Problem description –
Find the line with "aby pití šípkového" in the entries below, then output every line from it down to the line with "CUSTOMER CENTER", exactly and with no pictures.
>>
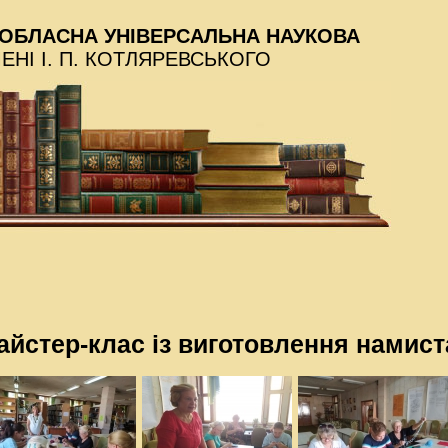
ОБЛАСНА УНІВЕРСАЛЬНА НАУКОВА
МЕНІ І. П. КОТЛЯРЕВСЬКОГО
айстер-клас із виготовлення намист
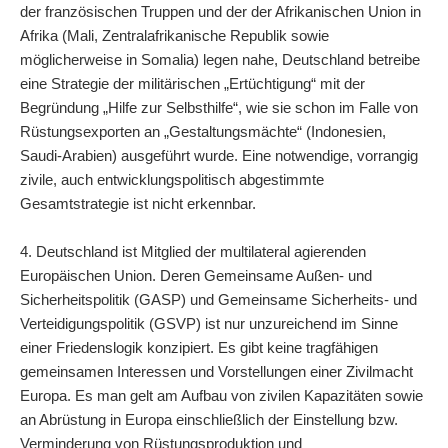
der französischen Truppen und der der Afrikanischen Union in
Afrika (Mali, Zentralafrikanische Republik sowie
möglicherweise in Somalia) legen nahe, Deutschland betreibe
eine Strategie der militärischen „Ertüchtigung“ mit der
Begründung „Hilfe zur Selbsthilfe“, wie sie schon im Falle von
Rüstungsexporten an „Gestaltungsmächte“ (Indonesien,
Saudi-Arabien) ausgeführt wurde. Eine notwendige, vorrangig
zivile, auch entwicklungspolitisch abgestimmte
Gesamtstrategie ist nicht erkennbar.
4. Deutschland ist Mitglied der multilateral agierenden
Europäischen Union. Deren Gemeinsame Außen- und
Sicherheitspolitik (GASP) und Gemeinsame Sicherheits- und
Verteidigungspolitik (GSVP) ist nur unzureichend im Sinne
einer Friedenslogik konzipiert. Es gibt keine tragfähigen
gemeinsamen Interessen und Vorstellungen einer Zivilmacht
Europa. Es man gelt am Aufbau von zivilen Kapazitäten sowie
an Abrüstung in Europa einschließlich der Einstellung bzw.
Verminderung von Rüstungsproduktion und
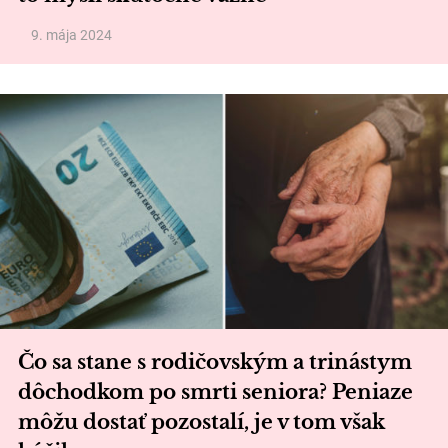
9. mája 2024
Čo sa stane s rodičovským a trinástym
dôchodkom po smrti seniora? Peniaze
môžu dostať pozostalí, je v tom však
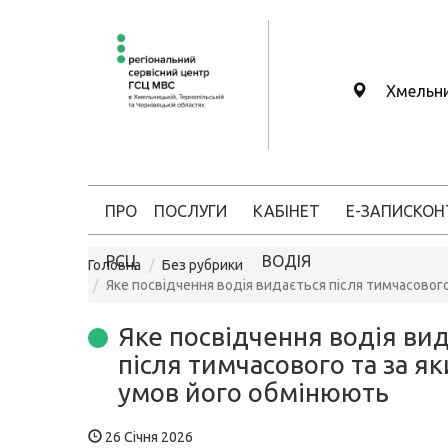
Хмельн
ПРО
ПОСЛУГИ
КАБІНЕТ
Е-ЗАПИС
КОН
РСЦ
ВОДІЯ
Головна
Без рубрики
Яке посвідчення водія видається після тимчасовог
Яке посвідчення водія ви
після тимчасового та за як
умов його обмінюють
26 Січня 2026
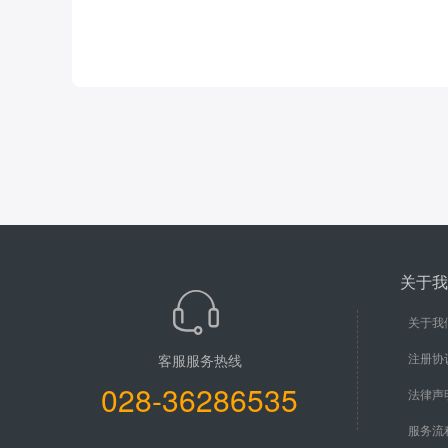
关于我
关于我
注册协
客服服务热线
028-36286535
法律声
服务流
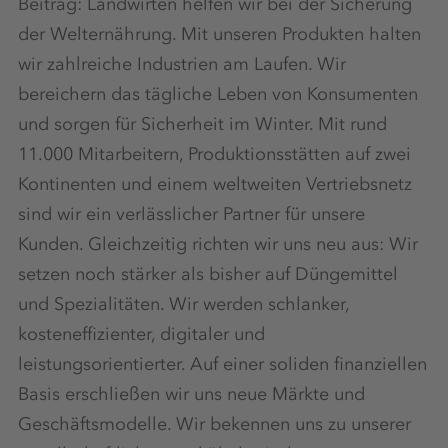
Beitrag: Landwirten helfen wir bei der Sicherung
der Welternährung. Mit unseren Produkten halten
wir zahlreiche Industrien am Laufen. Wir
bereichern das tägliche Leben von Konsumenten
und sorgen für Sicherheit im Winter. Mit rund
11.000 Mitarbeitern, Produktionsstätten auf zwei
Kontinenten und einem weltweiten Vertriebsnetz
sind wir ein verlässlicher Partner für unsere
Kunden. Gleichzeitig richten wir uns neu aus: Wir
setzen noch stärker als bisher auf Düngemittel
und Spezialitäten. Wir werden schlanker,
kosteneffizienter, digitaler und
leistungsorientierter. Auf einer soliden finanziellen
Basis erschließen wir uns neue Märkte und
Geschäftsmodelle. Wir bekennen uns zu unserer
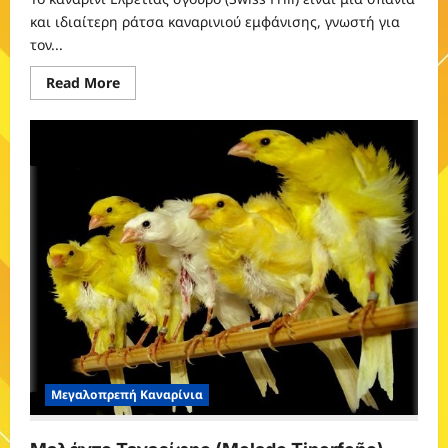
και ιδιαίτερη ράτσα καναρινιού εμφάνισης, γνωστή για
τον...
Read
Read More
more
about
Ελβετίας
σγουρό
(Swiss
Frill)
Μεγαλοπρεπή Καναρίνια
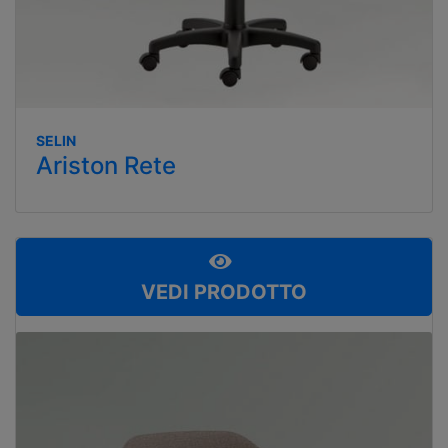
SELIN
Ariston Rete
VEDI PRODOTTO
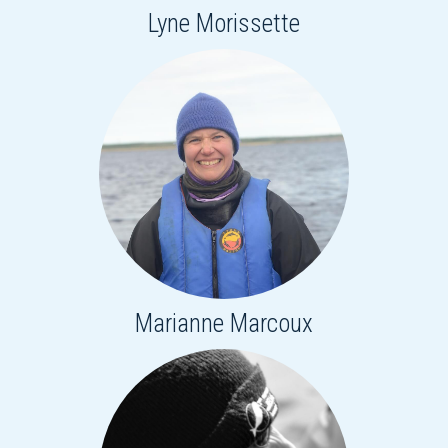
Lyne Morissette
Marianne Marcoux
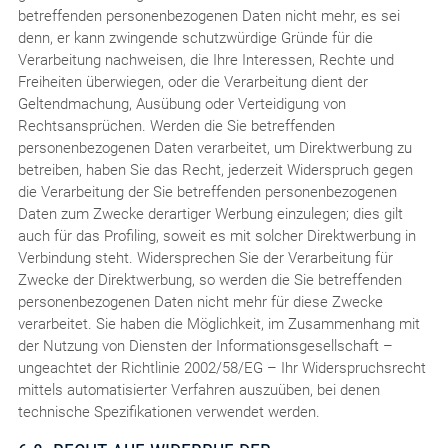
betreffenden personenbezogenen Daten nicht mehr, es sei
denn, er kann zwingende schutzwürdige Gründe für die
Verarbeitung nachweisen, die Ihre Interessen, Rechte und
Freiheiten überwiegen, oder die Verarbeitung dient der
Geltendmachung, Ausübung oder Verteidigung von
Rechtsansprüchen. Werden die Sie betreffenden
personenbezogenen Daten verarbeitet, um Direktwerbung zu
betreiben, haben Sie das Recht, jederzeit Widerspruch gegen
die Verarbeitung der Sie betreffenden personenbezogenen
Daten zum Zwecke derartiger Werbung einzulegen; dies gilt
auch für das Profiling, soweit es mit solcher Direktwerbung in
Verbindung steht. Widersprechen Sie der Verarbeitung für
Zwecke der Direktwerbung, so werden die Sie betreffenden
personenbezogenen Daten nicht mehr für diese Zwecke
verarbeitet. Sie haben die Möglichkeit, im Zusammenhang mit
der Nutzung von Diensten der Informationsgesellschaft –
ungeachtet der Richtlinie 2002/58/EG – Ihr Widerspruchsrecht
mittels automatisierter Verfahren auszuüben, bei denen
technische Spezifikationen verwendet werden.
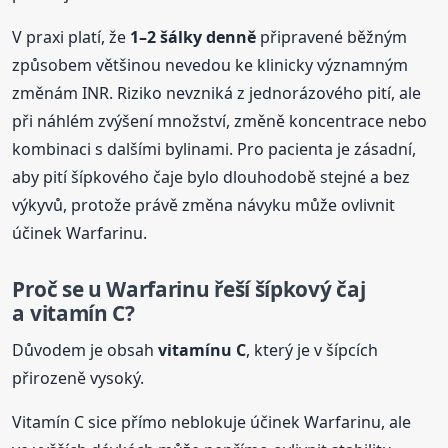
V praxi platí, že
1–2 šálky denně
připravené běžným
způsobem většinou nevedou ke klinicky významným
změnám INR. Riziko nevzniká z jednorázového pití, ale
při náhlém zvýšení množství, změně koncentrace nebo
kombinaci s dalšími bylinami. Pro pacienta je zásadní,
aby pití šípkového čaje bylo dlouhodobě stejné a bez
výkyvů, protože právě změna návyku může ovlivnit
účinek Warfarinu.
Proč se u Warfarinu řeší šípkový čaj
a vitamín C?
Důvodem je obsah
vitamínu C
, který je v šípcích
přirozeně vysoký.
Vitamín C sice přímo neblokuje účinek Warfarinu, ale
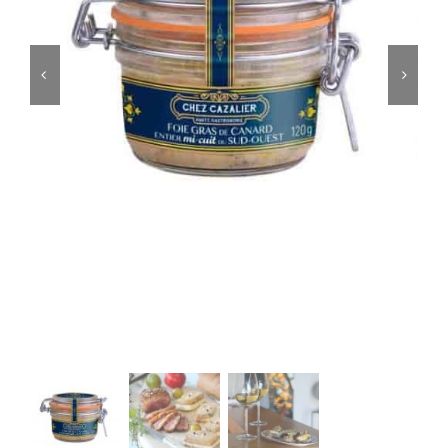
ACCOMPAGNEMENTS
AVANTAGES
0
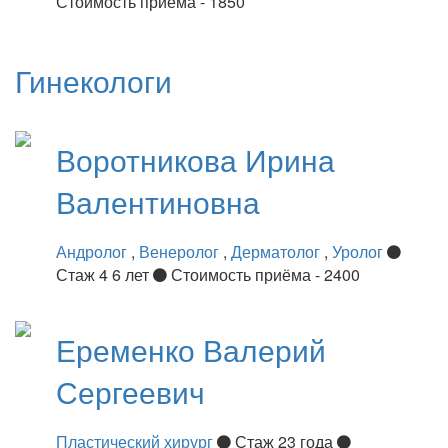
Стоимость приёма - 1850
Гинекологи
Воротникова
Ирина
Валентиновна
Андролог
,
Венеролог
,
Дерматолог
,
Уролог
Стаж 4 6 лет
Стоимость приёма - 2400
Еременко
Валерий
Сергеевич
Пластический хирург
Стаж 23 года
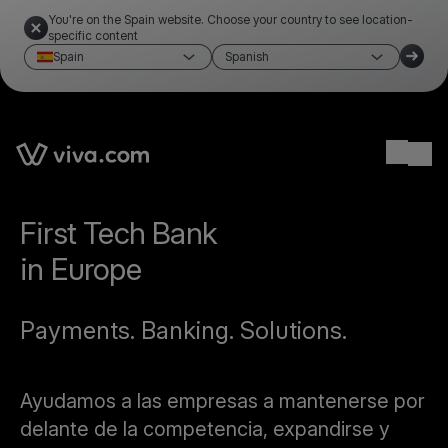
You're on the Spain website. Choose your country to see location-
specific content
Spain
Spanish
Ope
First Tech Bank
in Europe
Payments. Banking. Solutions.
Ayudamos a las empresas a mantenerse por
delante de la competencia, expandirse y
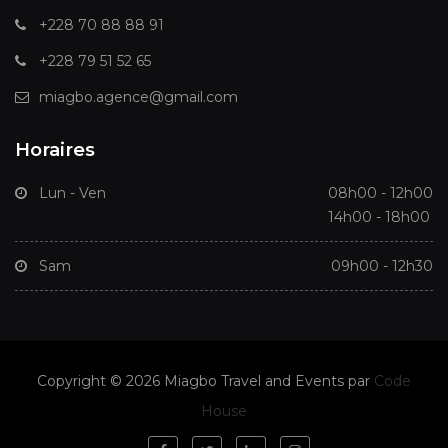
+228 70 88 88 91
+228 79 51 52 65
miagbo.agence@gmail.com
Horaires
Lun - Ven
08h00 - 12h00
14h00 - 18h00
Sam
09h00 - 12h30
Copyright © 2026 Miagbo Travel and Events par
Code
House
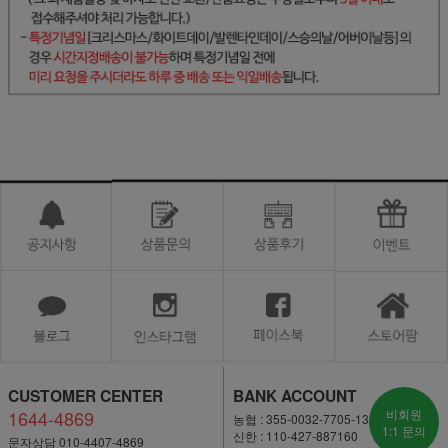
CUSTOMER CENTER
BANK ACCOUNT
1644-4869
비회원
농협 : 355-0032-7705-13
1:1 문의
신한 : 110-427-887160
문자상담 010-4407-4869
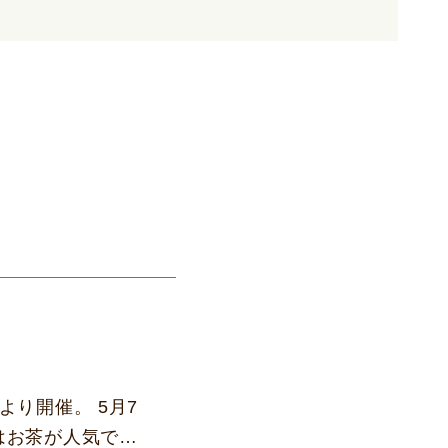
より開催。 5月7
はお茶が人気です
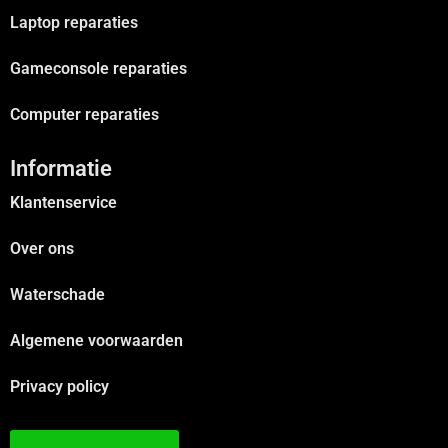
Laptop reparaties
Gameconsole reparaties
Computer reparaties
Informatie
Klantenservice
Over ons
Waterschade
Algemene voorwaarden
Privacy policy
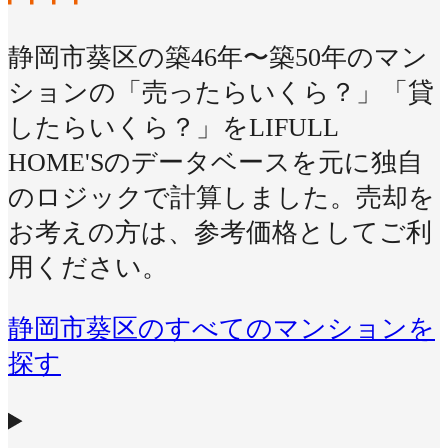
静岡市葵区の築46年〜築50年のマン
ションの「売ったらいくら？」「貸
したらいくら？」をLIFULL
HOME'Sのデータベースを元に独自
のロジックで計算しました。売却を
お考えの方は、参考価格としてご利
用ください。
静岡市葵区のすべてのマンションを
探す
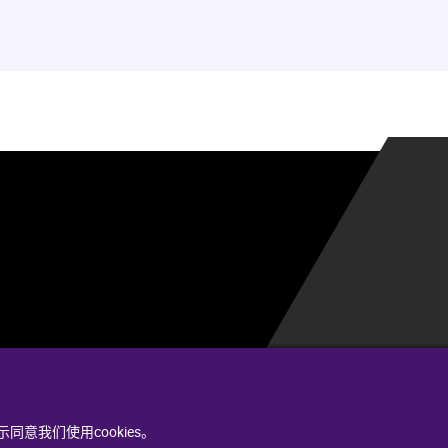
同意我们使用cookies。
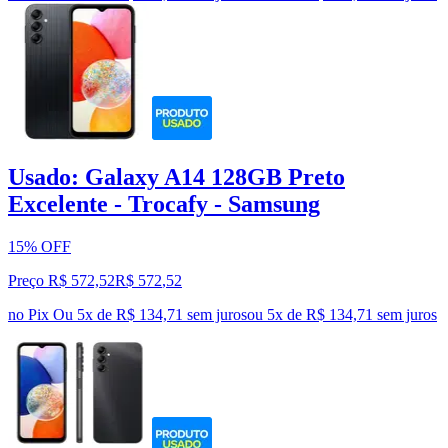
Usado: Galaxy A14 128GB Preto
Excelente - Trocafy - Samsung
15% OFF
Preço R$ 572,52
R$
572
,
52
no Pix
Ou 5x de R$ 134,71 sem juros
ou
5
x de
R$ 134,71
sem juros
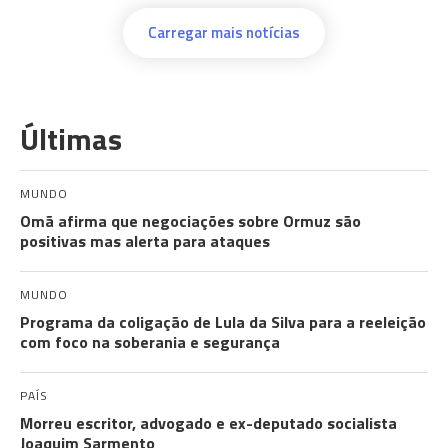
Carregar mais notícias
Últimas
MUNDO
Omã afirma que negociações sobre Ormuz são
positivas mas alerta para ataques
MUNDO
Programa da coligação de Lula da Silva para a reeleição
com foco na soberania e segurança
PAÍS
Morreu escritor, advogado e ex-deputado socialista
Joaquim Sarmento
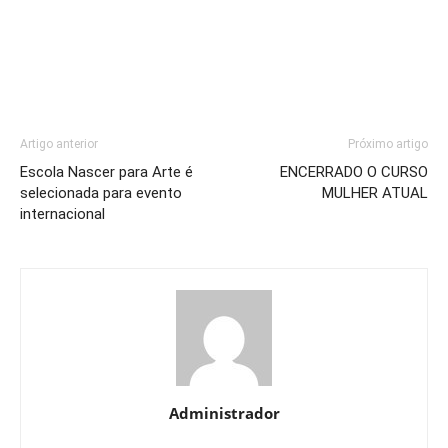
Artigo anterior
Próximo artigo
Escola Nascer para Arte é
ENCERRADO O CURSO
selecionada para evento
MULHER ATUAL
internacional
Administrador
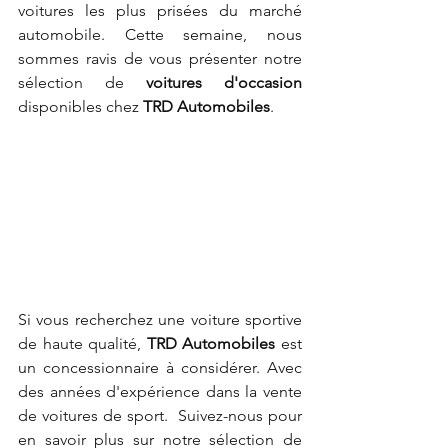
voitures les plus prisées du marché 
automobile. Cette semaine, nous 
sommes ravis de vous présenter notre 
sélection de 
voitures d'occasion 
disponibles chez 
TRD Automobiles
. 
Si vous recherchez une voiture sportive 
de haute qualité,
 TRD Automobiles 
est 
un concessionnaire à considérer. Avec 
des années d'expérience dans la vente 
de voitures de sport.  Suivez-nous pour 
en savoir plus sur notre sélection de 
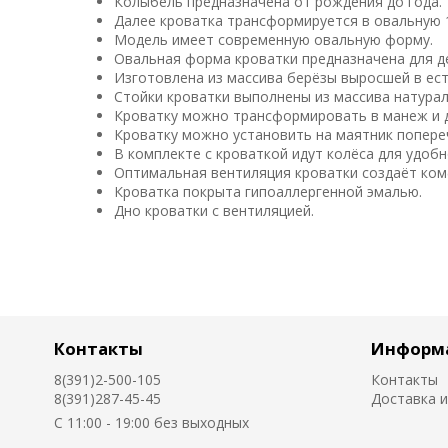
Колыбель предназначена от рождения до года.
Далее кроватка трансформируется в овальную 
Модель имеет современную овальную форму.
Овальная форма кроватки предназначена для де
Изготовлена из массива берёзы выросшей в ест
Стойки кроватки выполнены из массива натурал
Кроватку можно трансформировать в манеж и 
Кроватку можно установить на маятник попере
В комплекте с кроваткой идут колёса для удоб
Оптимальная вентиляция кроватки создаёт ком
Кроватка покрыта гипоаллергенной эмалью.
Дно кроватки с вентиляцией.
Контакты
Информ
8(391)2-500-105
Контакты
8(391)287-45-45
Доставка и
C 11:00 - 19:00 без выходных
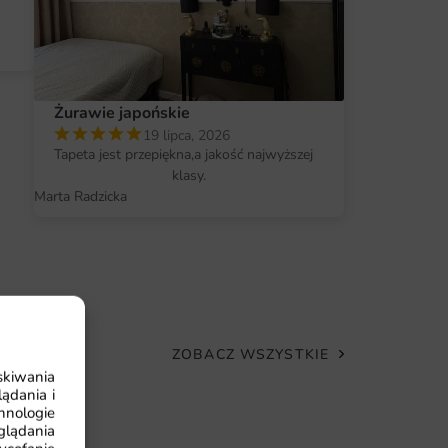
 dostępna jest w różnych wymiarach, co
do każdego wnętrza. Możesz zamówić ją w
da Twoim potrzebom. Montaż fototapety jest
ch umiejętności. Dzięki intuicyjnej instrukcji,
Żurawie japońskie
, co sprawia, że jest to świetna opcja dla osób,
19 lipca, 2026
 swoje wnętrze.
Tapeta jest przepiękna,a jakość najwyższej
klasy.
petę
Marta Radzicka
klimat do każdego wnętrza.
iają trwałość i odporność na uszkodzenia.
ać samodzielnie.
 w wymiarach dostosowanych do indywidualnych
ZOBACZ WSZYSTKIE
skiwania
ądania i
hnologie
glądania
Fototapeta Al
<<
Answer area –
aby pití šípkového čaje bylo dlouhodobě stejné a bez
výkyvů, protože právě změna návyku může ovlivnit
účinek Warfarinu.
Proč se u Warfarinu řeší šípkový čaj
a vitamín C?
Důvodem je obsah
vitamínu C
, který je v šípcích
přirozeně vysoký.
Vitamín C sice přímo neblokuje účinek Warfarinu, ale
ACCOMPAGNEMENTS
AVANTAGES
0
Стоимость приёма - 1850
Гинекологи
Воротникова
Ирина
Валентиновна
Андролог
,
Венеролог
,
Дерматолог
,
Уролог
Стаж 4 6 лет
Стоимость приёма - 2400
Еременко
Валерий
Сергеевич
Пластический хирург
Стаж 23 года
You're on the Spain website. Choose your country to see location-
specific content
Spain
Spanish
Ope
First Tech Bank
in Europe
Payments. Banking. Solutions.
Ayudamos a las empresas a mantenerse por
delante de la competencia, expandirse y
+228 70 88 88 91
+228 79 51 52 65
miagbo.agence@gmail.com
Horaires
Lun - Ven
08h00 - 12h00
14h00 - 18h00
Sam
09h00 - 12h30
Copyright © 2026 Miagbo Travel and Events par
Code
House
CUSTOMER CENTER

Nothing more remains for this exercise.